======== Records for this task

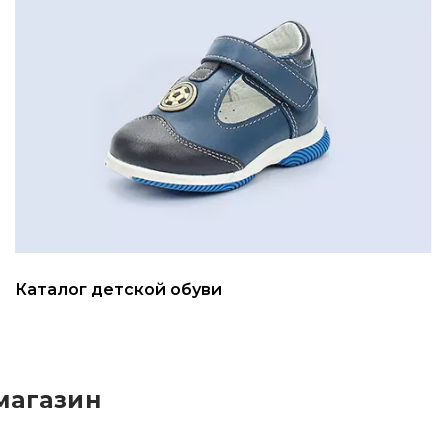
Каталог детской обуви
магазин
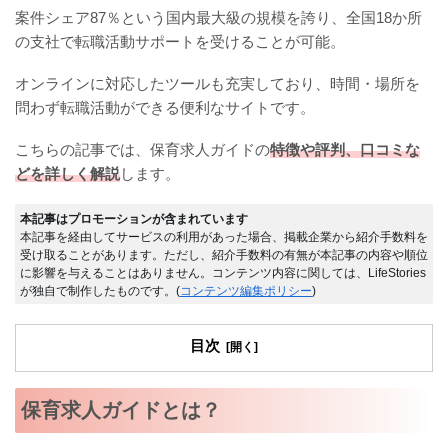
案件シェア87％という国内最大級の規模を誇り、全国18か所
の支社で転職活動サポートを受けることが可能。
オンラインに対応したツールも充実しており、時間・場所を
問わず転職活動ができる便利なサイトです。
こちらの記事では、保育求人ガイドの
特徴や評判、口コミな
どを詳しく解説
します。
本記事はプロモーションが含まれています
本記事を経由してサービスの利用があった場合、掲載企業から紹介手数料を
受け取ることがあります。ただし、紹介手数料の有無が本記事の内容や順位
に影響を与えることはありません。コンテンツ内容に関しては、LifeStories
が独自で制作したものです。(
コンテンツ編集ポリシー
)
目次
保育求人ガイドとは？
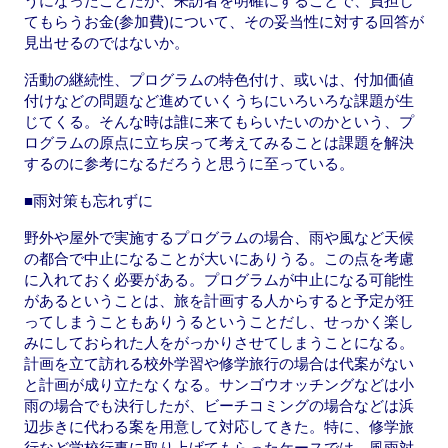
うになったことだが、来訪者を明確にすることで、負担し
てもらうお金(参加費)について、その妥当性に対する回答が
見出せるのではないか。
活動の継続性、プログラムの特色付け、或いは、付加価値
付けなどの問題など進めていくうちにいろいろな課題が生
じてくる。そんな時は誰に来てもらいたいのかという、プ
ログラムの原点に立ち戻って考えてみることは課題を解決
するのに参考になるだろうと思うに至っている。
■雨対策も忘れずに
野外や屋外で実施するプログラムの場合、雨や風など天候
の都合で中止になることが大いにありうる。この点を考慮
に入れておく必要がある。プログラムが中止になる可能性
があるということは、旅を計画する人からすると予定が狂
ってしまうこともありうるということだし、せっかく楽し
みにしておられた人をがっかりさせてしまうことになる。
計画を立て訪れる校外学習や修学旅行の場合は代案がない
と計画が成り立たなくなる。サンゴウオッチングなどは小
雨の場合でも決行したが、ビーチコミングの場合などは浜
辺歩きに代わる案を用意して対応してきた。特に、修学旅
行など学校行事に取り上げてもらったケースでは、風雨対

================
======== Records for this task

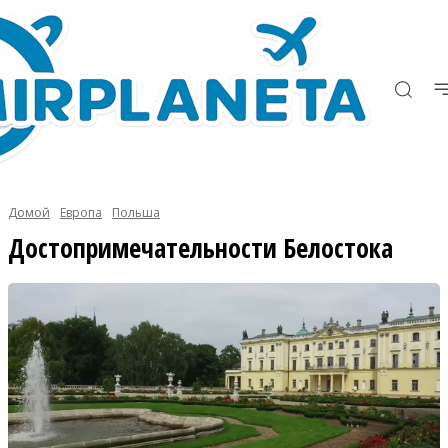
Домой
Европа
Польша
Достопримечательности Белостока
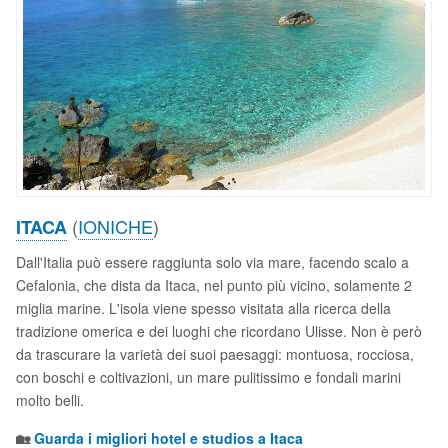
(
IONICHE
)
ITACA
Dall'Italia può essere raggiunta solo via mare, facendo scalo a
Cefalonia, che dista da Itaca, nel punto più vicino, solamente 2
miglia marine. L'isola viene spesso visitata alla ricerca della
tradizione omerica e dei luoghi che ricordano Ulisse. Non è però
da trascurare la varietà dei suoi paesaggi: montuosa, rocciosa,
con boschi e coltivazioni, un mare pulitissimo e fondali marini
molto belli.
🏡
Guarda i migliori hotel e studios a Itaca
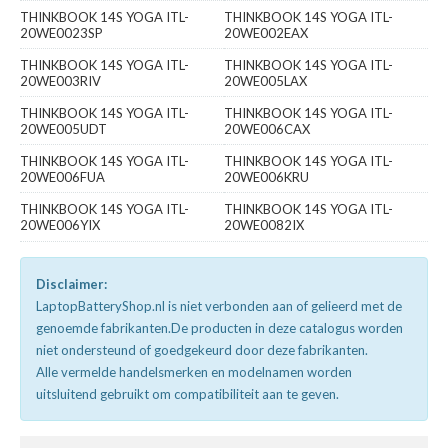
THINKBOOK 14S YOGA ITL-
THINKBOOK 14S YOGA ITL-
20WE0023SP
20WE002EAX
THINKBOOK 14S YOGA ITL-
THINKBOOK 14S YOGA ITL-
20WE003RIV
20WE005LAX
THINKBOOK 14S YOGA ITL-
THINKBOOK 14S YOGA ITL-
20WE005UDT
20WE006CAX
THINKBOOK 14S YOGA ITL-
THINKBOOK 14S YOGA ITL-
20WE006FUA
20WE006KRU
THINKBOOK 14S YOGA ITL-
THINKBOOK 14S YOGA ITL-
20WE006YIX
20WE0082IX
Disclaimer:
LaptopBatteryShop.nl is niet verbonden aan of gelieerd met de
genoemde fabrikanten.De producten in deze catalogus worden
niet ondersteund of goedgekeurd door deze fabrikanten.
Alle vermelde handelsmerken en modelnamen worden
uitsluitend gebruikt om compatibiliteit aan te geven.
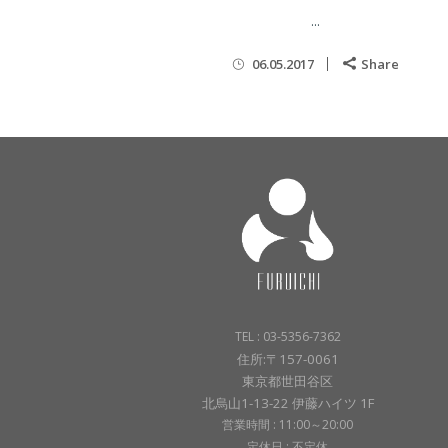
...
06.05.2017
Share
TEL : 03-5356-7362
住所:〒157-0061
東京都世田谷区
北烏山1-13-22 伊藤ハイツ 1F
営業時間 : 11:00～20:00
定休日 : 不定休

================
======== Records for this task

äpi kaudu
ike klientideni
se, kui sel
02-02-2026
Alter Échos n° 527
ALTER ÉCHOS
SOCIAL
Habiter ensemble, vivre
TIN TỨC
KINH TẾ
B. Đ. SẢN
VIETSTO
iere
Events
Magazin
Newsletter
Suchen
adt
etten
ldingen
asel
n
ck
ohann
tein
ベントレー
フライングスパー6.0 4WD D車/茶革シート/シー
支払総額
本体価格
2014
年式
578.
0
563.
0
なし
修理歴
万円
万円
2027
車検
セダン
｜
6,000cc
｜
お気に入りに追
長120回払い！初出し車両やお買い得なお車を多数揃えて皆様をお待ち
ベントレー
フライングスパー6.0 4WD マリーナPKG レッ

================

Work required - Could you return exactly the stretch of the data above that starts at the line with "辺歩きに代わる案を用意して対応してきた。特に、修学旅" and ends at the line with "行など学校行事に取り上げてもらったケースでは、風雨対", both lines included?

Expected answer -
辺歩きに代わる案を用意して対応してきた。特に、修学旅
行など学校行事に取り上げてもらったケースでは、風雨対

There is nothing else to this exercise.